Tesia Sonali S, Nongpiur Arvind, Barman Bhupen, Lyngdoh Monaliza, Prithviraj Manoj, Roy Debjit, Das Jayanta
Psychiatrist, Mind and Wellness Clinic, Shillong, Meghalaya, India.
Department of Psychiatry, North Eastern Indira Gandhi Regional Institute of Health and Medical Sciences, Shillong, Meghalaya, India.
J Family Med Prim Care. 2024 Nov;13(11):5077-5082. doi: 10.4103/jfmpc.jfmpc_607_24. Epub 2024 Nov 18.
Patients with chronic kidney disease (CKD) frequently experience neuropsychiatric conditions, such as depression, anxiety, and cognitive impairment, which not only significantly diminish their quality of life, but also contribute to longer hospitalizations, poor treatment adherence, and increased mortality. This hospital-based cross-sectional study aimed to investigate neuropsychiatric complications in CKD patients, focusing on gender differences, and clinical and other sociodemographic factors.
Diagnosis of CKD was based on the Kidney Disease: Improving Global Outcomes (KDIGO) criteria, and patients aged 18 years or above were included. Delirium was assessed using the Confusion Assessment Method (CAM) Scale. Those without delirium underwent evaluation using the Hindi Mental Status Examination (HMSE), Brief Psychiatric Rating Scale (BPRS), and Hospital Anxiety and Depression Scale (HADS) to identify cognitive and psychiatric symptoms.
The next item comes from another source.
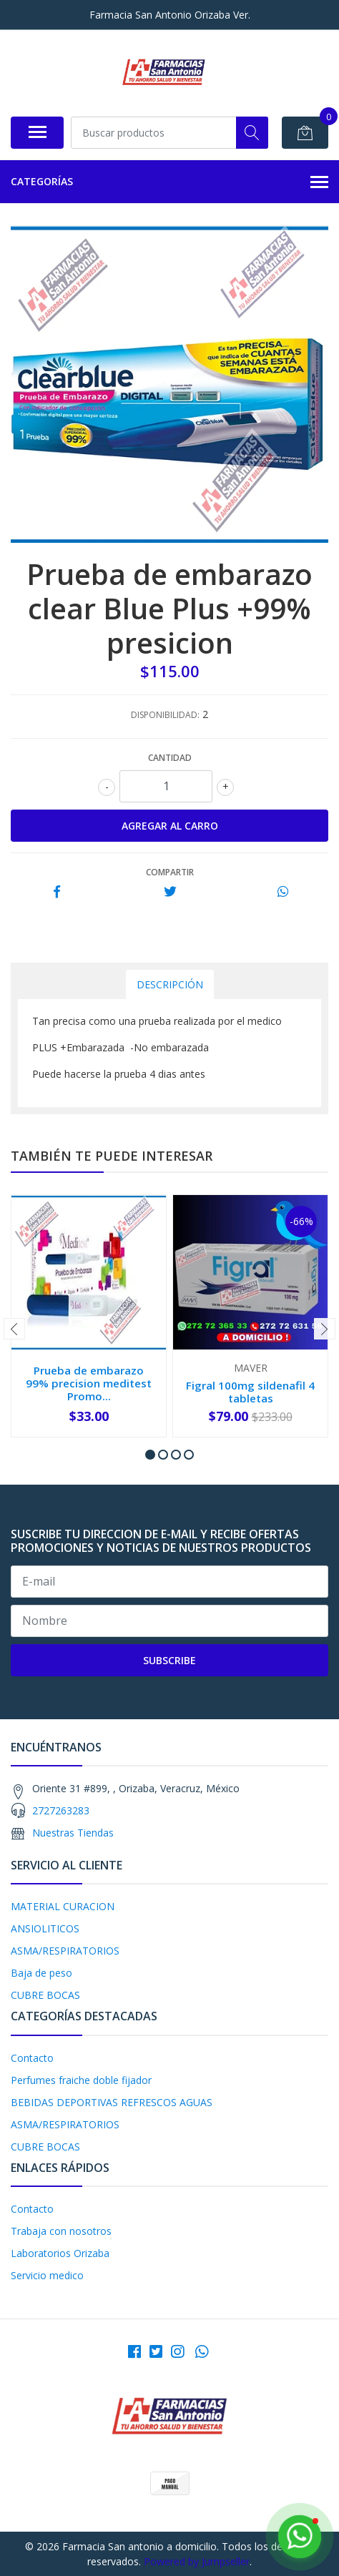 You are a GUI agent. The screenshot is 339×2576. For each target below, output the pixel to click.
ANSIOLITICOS (45, 1928)
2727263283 (60, 1810)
Among the 104 participants, 50% were male, with a predominant age group over 45 years (61.5%). A majority portion of the cohort was married (72.1%), employed (57.7%), and identified as Christian (56.7%). The majority of CKD cases were diagnosed as stage 5 (87.5%) and on dialysis treatment. Delirium was present in 19.2% of participants. In those without delirium, anxiety affected 46.3%, depression impacted 50.0%, and cognitive dysfunction was present in 11.1%. A gender-based analysis revealed no significant differences in age or illness duration; however, males exhibited a higher level of education ( < 0.02). While females tended to display more severe psychiatric symptoms ( < 0.06), males had more cognitive dysfunction ( < 0.08); however, these differences did not reach statistical significance. Socioeconomic status (SES) comparisons demonstrated that lower SES correlated with a reduced number of years of education ( < 0.00).
Anxiety and depression were prevalent in nearly half of CKD patients, without gender or socioeconomic disparities. This underscores the imperative need for holistic, multidisciplinary interventions to effectively manage these conditions and enhance overall quality of life.
慢性肾脏病(CKD)患者经常出现神经精神方面的状况,如抑郁、焦虑和认知障碍,这些不仅会显著降低他们的生活质量,还会导致住院时间延长、治疗依从性差以及死亡率增加。这项基于医院的横断面研究旨在调查CKD患者的神经精神并发症,重点关注性别差异以及临床和其他社会人口学因素。
CKD的诊断基于《改善全球肾脏病预后组织(KDIGO)标准》,纳入18岁及以上的患者。使用意识模糊评估法(CAM)量表评估谵妄。未发生谵妄的患者采用印地语精神状态检查(HMSE)、简明精神病评定量表(BPRS)和医院焦虑抑郁量表(HADS)进行评估,以识别认知和精神症状。
在104名参与者中,50%为男性,主要年龄组在45岁以上(61.5%)。队列中的大多数人已婚(72.1%)、就业(57.7%),且为基督教徒(56.7%)。大多数CKD病例被诊断为5期(87.5%)且正在接受透析治疗。19.2%的参与者存在谵妄。在未发生谵妄的患者中,焦虑影响了46.3%,抑郁影响了50.0%,认知功能障碍占11.1%。基于性别的分析显示,年龄或病程无显著差异;然而,男性的受教育程度较高(<0.02)。虽然女性往往表现出更严重的精神症状(<0.06),但男性有更多的认知功能障碍(<0.08);然而,这些差异未达到统计学意义。社会经济地位(SES)比较表明,较低的SES与受教育年限减少相关(<0.00)。
焦虑和抑郁在近一半的CKD患者中普遍存在,不存在性别或社会经济差异。这凸显了全面、多学科干预对于有效管理这些状况和提高整体生活质量的迫切需求。